Франкомб плакал от досады, а из его нутра на стол извергался нескончаемый поток дерьма. Аллен стоял рядом и продолжал сжимать в руках клизму, не боясь испортить туфли, на которые то и дело попадали брызги.
— Ох-хо-хо! — воскликнул Сондерс, помахивая рукой перед носом. — И он еще обзывает нас старыми пердунами.
— Благодарю вас, мистер Сондерс, — осуждающе произнес Аллен. — Полагаю, мистера Франкомба крайне расстроит эта процедура. Мистер Стокдейл, я просил бы вас вывести его потом в лес и там вымыть. Пусть заодно и проветрится. Мистер Сондерс, может, вы тоже присоединитесь?
— Конечно, доктор.
— Когда вы вернетесь, я поставлю ему на ноги пиявки — и, надеюсь, нашим взорам предстанет не столь багровый, больше похожий на себя мистер Франкомб.
— Будет сделано, доктор.
Слегка протерев туфли и вычистив из-под ногтей остатки испражнений лезвием перочинного ножа, Мэтью Аллен покинул Лепардз-Хилл-Лодж. Фултон нес его сумку. Они возвращались к легким недомоганиям и сумятице Фэйрмид-Хауз. Аллен рад был вернуться, но лишь отчасти. Он устал, так устал от сумасшедших, от их убожества и упорного нежелания лечиться. Его разум жаждал чего-то еще, устремлялся к новым горизонтам.
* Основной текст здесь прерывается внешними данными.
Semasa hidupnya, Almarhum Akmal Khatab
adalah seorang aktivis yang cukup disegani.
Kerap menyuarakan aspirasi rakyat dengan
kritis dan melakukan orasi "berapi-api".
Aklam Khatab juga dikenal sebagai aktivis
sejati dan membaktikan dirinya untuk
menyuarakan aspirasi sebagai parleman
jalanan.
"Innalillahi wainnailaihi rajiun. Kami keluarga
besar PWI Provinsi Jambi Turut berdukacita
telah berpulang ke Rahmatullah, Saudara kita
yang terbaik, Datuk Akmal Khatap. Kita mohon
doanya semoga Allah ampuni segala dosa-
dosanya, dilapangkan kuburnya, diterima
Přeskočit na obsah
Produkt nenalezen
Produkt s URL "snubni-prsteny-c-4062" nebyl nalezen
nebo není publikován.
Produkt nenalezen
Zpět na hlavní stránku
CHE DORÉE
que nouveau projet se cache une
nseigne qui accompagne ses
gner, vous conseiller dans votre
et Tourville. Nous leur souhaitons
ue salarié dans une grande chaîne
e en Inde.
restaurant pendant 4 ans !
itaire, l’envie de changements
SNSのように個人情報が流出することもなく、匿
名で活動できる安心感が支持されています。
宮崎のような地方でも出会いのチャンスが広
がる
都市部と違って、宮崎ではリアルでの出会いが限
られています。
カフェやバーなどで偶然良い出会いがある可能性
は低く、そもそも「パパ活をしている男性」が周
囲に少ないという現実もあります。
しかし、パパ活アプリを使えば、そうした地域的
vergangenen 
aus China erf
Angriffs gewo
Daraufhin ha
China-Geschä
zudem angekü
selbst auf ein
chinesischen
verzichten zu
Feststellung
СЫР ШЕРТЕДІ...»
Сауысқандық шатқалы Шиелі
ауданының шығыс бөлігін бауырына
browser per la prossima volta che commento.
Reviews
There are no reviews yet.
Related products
Когда он пересекал лужайку, где Джордж Лэйдло застыл, судорожно складывая и вычитая что-то в уме, один слабоумный гонялся за другим, но перестал, увидев приближающегося доктора, а больные с топорами вновь заполняли поленницу, к нему подошел Джон Клэр.
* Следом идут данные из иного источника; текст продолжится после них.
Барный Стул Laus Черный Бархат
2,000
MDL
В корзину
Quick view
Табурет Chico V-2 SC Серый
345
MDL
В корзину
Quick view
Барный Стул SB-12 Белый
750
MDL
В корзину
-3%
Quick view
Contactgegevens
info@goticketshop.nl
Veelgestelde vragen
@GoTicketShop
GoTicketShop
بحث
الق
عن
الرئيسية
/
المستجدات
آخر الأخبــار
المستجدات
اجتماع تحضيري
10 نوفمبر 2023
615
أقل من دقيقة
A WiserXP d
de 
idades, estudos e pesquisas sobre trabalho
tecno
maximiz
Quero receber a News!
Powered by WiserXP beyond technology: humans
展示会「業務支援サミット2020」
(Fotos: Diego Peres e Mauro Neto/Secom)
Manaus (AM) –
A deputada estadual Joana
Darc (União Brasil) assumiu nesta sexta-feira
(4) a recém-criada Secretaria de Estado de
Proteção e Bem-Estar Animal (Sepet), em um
— Джон, Джон, как вы сегодня себя чувствуете?
— Превосходно, доктор, просто превосходно. Лучше не бывает!
— В самом деле?
— Я хотел спросить, знаете ли, с учетом того, что я заслужил ваше доверие, ну и так далее, не позволите ли вы мне войти в число тех, кому разрешено иметь свой ключ…
— Гулять да рифмовать? Конечно, Джон Клэр. Я сам об этом думал.
Джон вздрогнул, но затем кивнул.
— Гулять. Собирать травки. Ну и так далее.
— А вы все еще сочиняете стихи, а? — спросил Аллен. — Те, что я читал некоторое время назад, были душевными излияниями красоты необычайной. И ваше доброе имя наверняка еще не предано забвению. Когда вы последний раз пытались что-нибудь напечатать?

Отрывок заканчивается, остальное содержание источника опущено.